Thursday, September 17, 2009
BIG STONE GAP Their students can call David Stallard and Rhonda Kilgore space cadets and get away with it from now on.
Stallard, a fifth-grade teacher at Powell Valley Middle School, and Kilgore, a marketing, government and leadership teacher in Scott County, have been selected to take a zero-gravity flight on Oct. 3 with commercial weightless operator Zero Gravity Corp. (ZERO-G) headquartered at Dulles International Airport near Washington, D.C.
The Southwestern Virginia Technology Council and Masonic Lodge 208 in Big Stone Gap have spearheaded a regional effort to put area teachers on ZERO-G suborbital airplane flights that mimic the weightlessness of space, and Stallard and Kilgore are the first teachers from Wise and Scott counties selected. A number of other businesses, organizations and individuals have contributed to raising the funds.

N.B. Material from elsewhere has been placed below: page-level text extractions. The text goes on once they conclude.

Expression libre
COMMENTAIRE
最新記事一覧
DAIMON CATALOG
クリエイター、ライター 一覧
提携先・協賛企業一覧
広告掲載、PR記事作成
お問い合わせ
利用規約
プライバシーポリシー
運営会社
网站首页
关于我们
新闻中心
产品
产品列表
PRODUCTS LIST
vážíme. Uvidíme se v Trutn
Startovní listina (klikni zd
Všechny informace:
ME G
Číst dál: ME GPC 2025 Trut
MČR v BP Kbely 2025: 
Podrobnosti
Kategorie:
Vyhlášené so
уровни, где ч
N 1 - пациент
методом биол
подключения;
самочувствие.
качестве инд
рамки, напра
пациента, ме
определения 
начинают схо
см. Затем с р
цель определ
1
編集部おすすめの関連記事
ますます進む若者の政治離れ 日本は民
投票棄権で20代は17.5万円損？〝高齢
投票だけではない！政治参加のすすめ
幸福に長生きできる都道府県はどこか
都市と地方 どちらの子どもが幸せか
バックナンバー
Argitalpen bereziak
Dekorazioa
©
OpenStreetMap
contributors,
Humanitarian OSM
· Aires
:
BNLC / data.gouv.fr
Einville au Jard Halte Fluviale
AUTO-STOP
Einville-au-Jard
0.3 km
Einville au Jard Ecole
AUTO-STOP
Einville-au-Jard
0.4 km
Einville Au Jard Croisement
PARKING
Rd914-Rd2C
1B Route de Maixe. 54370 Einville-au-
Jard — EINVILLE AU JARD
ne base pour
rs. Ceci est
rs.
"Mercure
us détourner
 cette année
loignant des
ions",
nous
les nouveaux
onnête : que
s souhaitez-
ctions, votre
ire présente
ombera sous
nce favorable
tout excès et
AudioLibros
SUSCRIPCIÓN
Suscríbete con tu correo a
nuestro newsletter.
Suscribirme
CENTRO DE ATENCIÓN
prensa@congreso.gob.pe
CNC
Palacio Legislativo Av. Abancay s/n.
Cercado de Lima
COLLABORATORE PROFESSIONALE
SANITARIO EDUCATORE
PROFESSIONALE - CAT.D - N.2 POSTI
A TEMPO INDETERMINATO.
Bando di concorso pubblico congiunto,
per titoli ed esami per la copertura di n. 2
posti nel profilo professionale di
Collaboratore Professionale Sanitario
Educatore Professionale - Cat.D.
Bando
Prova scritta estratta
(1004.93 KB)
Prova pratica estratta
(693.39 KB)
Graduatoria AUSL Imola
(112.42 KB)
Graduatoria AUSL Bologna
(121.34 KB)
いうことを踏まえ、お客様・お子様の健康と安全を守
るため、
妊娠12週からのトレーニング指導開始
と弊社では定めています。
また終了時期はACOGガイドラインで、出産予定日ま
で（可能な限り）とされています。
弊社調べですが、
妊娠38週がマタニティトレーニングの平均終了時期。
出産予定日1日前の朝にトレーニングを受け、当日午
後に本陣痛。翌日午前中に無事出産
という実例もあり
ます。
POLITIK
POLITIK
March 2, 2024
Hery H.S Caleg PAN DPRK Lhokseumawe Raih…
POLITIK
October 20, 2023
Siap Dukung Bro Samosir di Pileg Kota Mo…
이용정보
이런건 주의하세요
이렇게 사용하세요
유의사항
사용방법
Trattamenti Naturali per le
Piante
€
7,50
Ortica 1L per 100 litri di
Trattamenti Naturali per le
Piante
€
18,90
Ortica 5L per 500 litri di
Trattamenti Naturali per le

The local effort caught on after Megan Seals, a Big Stone Gap native who now teaches fifth grade in Fairfax County, was sent by her school district on one of the flights. During ceremonies at Powell Valley Middle School on Tuesday, Seals told a rambunctious group of students it was a little “weird” to address the student body of one of her alma maters.
Kilgore said taking a space flight — or at least an almost space flight — was actually “one of those things” on her list of life’s goals “and now I can cross this off my list.”
Kilgore encouraged the students to make their own list of dreams and goals and strive to make them happen.
Kilgore’s sister, Ranessa Jessee, the chief clerk in the Wise County Commonwealth’s Attorney Office, said nobody in the family expected to see Rhonda in suborbital mode.
“It’s something I never would have expected her to do,” said Jessee. “But she is very, very, very excited.”
Wise County Circuit Court Clerk J. Jack Kennedy, secretary of the Virginia Commercial Space Flight Authority, organized Tuesday’s zero-gravity soiree and had the kids practically levitating with one of his remarks.
"Hopefully, there will be a time when we will be putting students on weightless flights, Kennedy said and challenged more businesses and civic organizations to help support the cause. From the reaction at PVMS on Tuesday, there would be no lack of volunteers.